Materials and methods
Patients under oral anticoagulant therapy needing dental extraction were eligible for entering the study; patients were enrolled following inclusion and exclusion criteria and divided into VKAs and DOAC group according to the anticoagulation therapy. Included patients underwent a simple single dental extraction with elevators and forceps with a maximum surgical time of 15 minutes, without anticoagulation therapy discontinuation. All participants were assessed pre-operatively, during surgery, 30 min minutes and 7 days after surgery. Biological complications were registered and post-extraction bleeding was clinically defined according to Iwabuchi classification. Parametric and non-parametric tests were used to evaluate the variables between the groups.
Results
Sixty-five patients per group were enrolled and 130 teeth were extracted. The two groups were comparable for pre-, peri-, and post-operative variables.

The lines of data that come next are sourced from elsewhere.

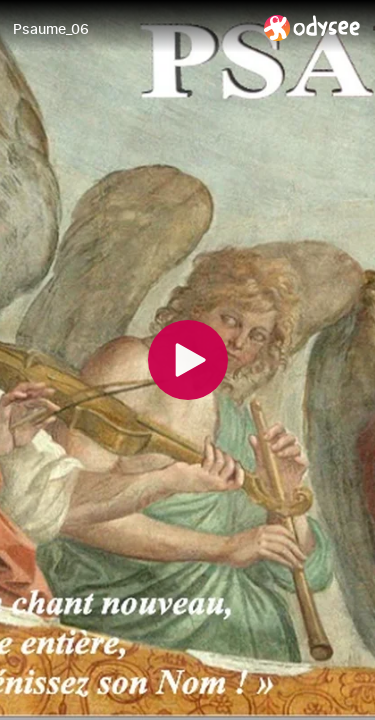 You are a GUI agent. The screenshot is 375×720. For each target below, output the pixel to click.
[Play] (188, 360)
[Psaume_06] (130, 29)
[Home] (312, 27) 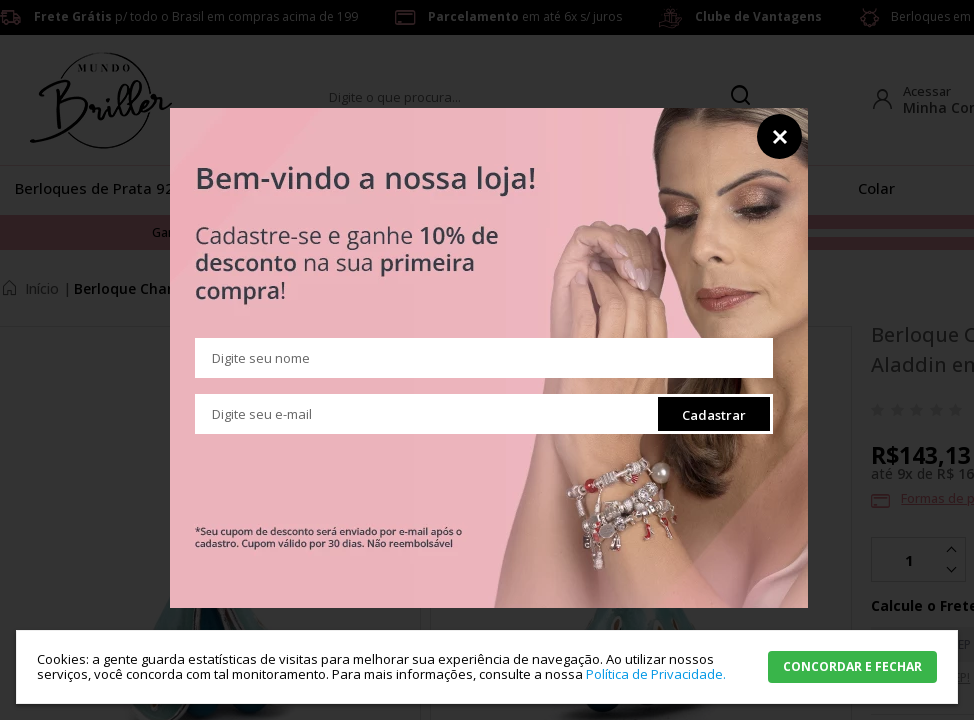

Only 1 patient of DOAC group and 2 patients for VKA group needed medical evaluation for post-extractive bleeding. No statistically significant difference resulted in post-operative bleeding events between the groups (p = 0.425).
Conclusions
DOAC and VKA patients showed the same incidence of bleeding complications after simple single tooth extraction. Bleeding events were not statistically significant and not clinically relevant.
Clinical relevance
Patients assuming DOACs can be treated similarly to patients in VKAs therapy with INR index between 2 and 3. Non-ceasing of DOAC therapy seems to be appropriate for simple single dental extractions.